During the past five years, OSU has developed a growing reputation for its cardiology program, which college leaders say is now in the “upper echelon” of programs nationally. On any given week, it isn’t unusual to see an older Labrador retriever being fitted with a pacemaker, or a young spaniel treated for a heart defect it has carried since birth.
What makes the OSU program unique is instrumentation that is, perhaps, the best of any university in the country, says David Sisson, a professor of veterinary medicine who runs the cardiology program.
“The 64-slice CT (computed tomography) scanner we have is frankly better than those in most human hospitals and the fastest scanner in use by any veterinary medicine facility in the United States,” Sisson said. “We can scan a dog’s entire heart in 15 seconds and see every blood vessel.
“Seeing the problem,” he added, “is 90 percent of the solution.”
Because of the technology and faculty expertise, procedures that used to be complicated are now becoming routine. Defects that used to require surgery are being treated through minimally invasive techniques that are not only easier on the pets – they frequently are less expensive. And the OSU College of Veterinarian is taking more and more referrals from veterinarians around the Northwest to treat difficult cases.
Take Piper, for example.
The eight-month-old Sheltie, owned by John and Denise MacDonald of Abbottsford, B.C., went in for the standard “puppy checkup” at their local veterinarian, who discovered he had a heart murmur. By the age of six months, Piper’s murmur had worsened, so the MacDonalds took him to a canine cardiology specialist in Vancouver, B.C., where he was diagnosed with “patent ductus arteriosus,” or PDA, a congenital heart defect in which a blood vessel in the heart that is supposed to contract after birth instead remains intact and must be closed. If the case is severe, the heart can become overworked and the dog can develop heart failure and die.
When a surgeon began working on Piper, however, the Sheltie began hemorrhaging and the operation was aborted.
“It took him three weeks to recover from the procedure and he still wasn’t fixed,” said Denise MacDonald. “He was pretty out of it for most of that time; I guess getting your chest cut open will do that to you. The anesthesiologist there knew of Dr. Sisson and his work with dogs with bad hearts, and worked as a liaison to set up an appointment.”
Sisson said a second surgery would have been complicated because scar tissue in the area would have increased the chances for a fatal rupture of the blood vessel. But Sisson and his colleagues have gained a reputation for alternative minimally invasive procedures – including for PDA.

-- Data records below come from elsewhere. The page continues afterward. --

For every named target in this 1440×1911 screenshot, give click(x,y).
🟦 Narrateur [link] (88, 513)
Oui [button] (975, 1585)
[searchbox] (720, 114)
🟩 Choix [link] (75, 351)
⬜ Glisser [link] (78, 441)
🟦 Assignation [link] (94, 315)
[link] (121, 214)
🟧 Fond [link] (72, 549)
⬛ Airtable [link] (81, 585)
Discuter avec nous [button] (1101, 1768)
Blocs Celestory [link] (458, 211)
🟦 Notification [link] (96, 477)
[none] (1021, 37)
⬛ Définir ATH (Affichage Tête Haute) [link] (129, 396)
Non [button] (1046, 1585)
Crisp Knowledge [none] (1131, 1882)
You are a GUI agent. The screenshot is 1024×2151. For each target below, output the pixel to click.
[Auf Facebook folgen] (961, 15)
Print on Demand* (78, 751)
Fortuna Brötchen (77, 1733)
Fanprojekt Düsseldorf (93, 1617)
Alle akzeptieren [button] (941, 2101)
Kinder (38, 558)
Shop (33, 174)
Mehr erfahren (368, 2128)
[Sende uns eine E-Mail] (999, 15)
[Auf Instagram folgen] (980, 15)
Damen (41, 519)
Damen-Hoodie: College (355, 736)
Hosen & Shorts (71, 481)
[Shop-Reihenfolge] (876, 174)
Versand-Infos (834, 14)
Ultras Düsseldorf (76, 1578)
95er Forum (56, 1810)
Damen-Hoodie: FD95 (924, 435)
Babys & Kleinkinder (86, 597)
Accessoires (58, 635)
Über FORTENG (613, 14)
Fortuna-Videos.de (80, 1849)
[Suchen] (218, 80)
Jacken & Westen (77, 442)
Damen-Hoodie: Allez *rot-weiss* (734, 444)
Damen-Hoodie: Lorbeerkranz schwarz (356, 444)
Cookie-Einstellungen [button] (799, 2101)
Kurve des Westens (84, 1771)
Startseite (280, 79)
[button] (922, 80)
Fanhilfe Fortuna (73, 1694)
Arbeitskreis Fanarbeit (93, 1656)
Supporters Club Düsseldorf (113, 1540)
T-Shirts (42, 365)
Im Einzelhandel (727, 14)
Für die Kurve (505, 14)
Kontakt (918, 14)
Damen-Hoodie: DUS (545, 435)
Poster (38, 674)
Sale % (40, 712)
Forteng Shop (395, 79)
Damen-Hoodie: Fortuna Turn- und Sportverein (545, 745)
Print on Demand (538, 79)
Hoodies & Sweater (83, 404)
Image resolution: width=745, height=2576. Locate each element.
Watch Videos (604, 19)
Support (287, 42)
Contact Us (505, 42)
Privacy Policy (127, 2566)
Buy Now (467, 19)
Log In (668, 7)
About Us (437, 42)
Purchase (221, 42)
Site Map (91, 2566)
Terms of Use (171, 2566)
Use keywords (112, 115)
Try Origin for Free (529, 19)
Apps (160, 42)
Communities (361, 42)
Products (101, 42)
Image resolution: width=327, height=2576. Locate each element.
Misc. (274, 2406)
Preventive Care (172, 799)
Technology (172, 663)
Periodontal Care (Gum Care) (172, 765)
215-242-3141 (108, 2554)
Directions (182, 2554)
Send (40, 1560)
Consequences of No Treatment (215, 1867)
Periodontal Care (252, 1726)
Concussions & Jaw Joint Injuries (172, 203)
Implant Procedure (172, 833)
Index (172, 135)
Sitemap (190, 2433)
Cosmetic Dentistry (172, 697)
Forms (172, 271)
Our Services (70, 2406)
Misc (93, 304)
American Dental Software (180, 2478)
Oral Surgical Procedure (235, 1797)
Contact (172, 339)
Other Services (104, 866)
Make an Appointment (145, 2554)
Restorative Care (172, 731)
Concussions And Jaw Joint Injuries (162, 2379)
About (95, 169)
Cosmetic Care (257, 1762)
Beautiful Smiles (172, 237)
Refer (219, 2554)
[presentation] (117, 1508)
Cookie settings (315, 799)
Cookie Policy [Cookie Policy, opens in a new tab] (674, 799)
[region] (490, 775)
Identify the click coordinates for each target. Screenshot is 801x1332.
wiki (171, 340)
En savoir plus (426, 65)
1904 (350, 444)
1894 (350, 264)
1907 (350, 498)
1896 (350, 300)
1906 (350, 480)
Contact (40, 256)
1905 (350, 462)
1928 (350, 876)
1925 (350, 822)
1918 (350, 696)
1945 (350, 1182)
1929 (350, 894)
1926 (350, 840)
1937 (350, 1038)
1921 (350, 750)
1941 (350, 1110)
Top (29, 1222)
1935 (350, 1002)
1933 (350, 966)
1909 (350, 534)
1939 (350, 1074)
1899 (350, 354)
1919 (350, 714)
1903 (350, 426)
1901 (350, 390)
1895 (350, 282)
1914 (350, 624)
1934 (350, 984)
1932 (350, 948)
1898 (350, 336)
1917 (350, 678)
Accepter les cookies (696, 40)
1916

After getting a variety of images using the college’s CT scanner, color flow Dopper echocardiograph, and fluoroscopy unit, Sisson performed a procedure in which he used a small cable inserted through an artery in Piper’s hind leg to plant an expandable nickel-titanium mesh screen called an “Amplatzer duct occluder” to block the artery and essentially close it. The entire procedure took less than 90 minutes and Piper was bounding out the door the next morning to greet the MacDonalds.
No surgical cutting. No long recovery.
“Twenty-five years ago,” Sisson said, “this would have been a difficult case to treat. Ten years ago, we probably would have tried surgery, too. Now we do minimally invasive procedures whenever possible, which is a win-win situation for the pets and their owners.”
About one or two dogs in every 1,000 will have PDA, Sisson said, so the procedure is becoming more common. OSU’s College of Veterinary Medicine also inserts pacemakers into older dogs with heart conduction disturbances and treats other cardiac abnormalities that occur most often in dogs that are specially bred.
The veterinary clinicians also treat cats with heart problems. “Hypertension is a significant problem in adult cats, and often requires treatment,” Sisson said.
Inserting a pacemaker into a family pet may seem like an expensive proposition, but it is less than one might think. The reason? A program called the Companion Animal Pacemaker Registry and Repository, which Sisson began 20 years ago, gets the pacemakers for about 10 cents on the dollar.
“The pacemakers we use in animals are the same ones used in humans, which cost about $3,000,” Sisson said. “But under U.S. laws, the pacemakers can’t be used on humans if they sit on the shelf too long because the longevity for batteries is about eight to 12 years. However, that’s plenty long enough for dogs. So we approached the manufacturer and initiated a donor program.”
Not only is the OSU College of Veterinary Medicine building a reputation for cardiac care, it is training a new generation of students these minimally invasive techniques.
However, Sisson adds, there is a limit to what the OSU veterinary doctors will do.
“We don’t do open-heart surgeries,” he said. “It would require assembling eight-person teams and cost a minimum of $20,000 and at that point we have to say that directing those kinds of resources toward (the pets of) just a few people who can afford it isn’t what our college is about. Heart transplants for dogs cross the limits of what we want to do.”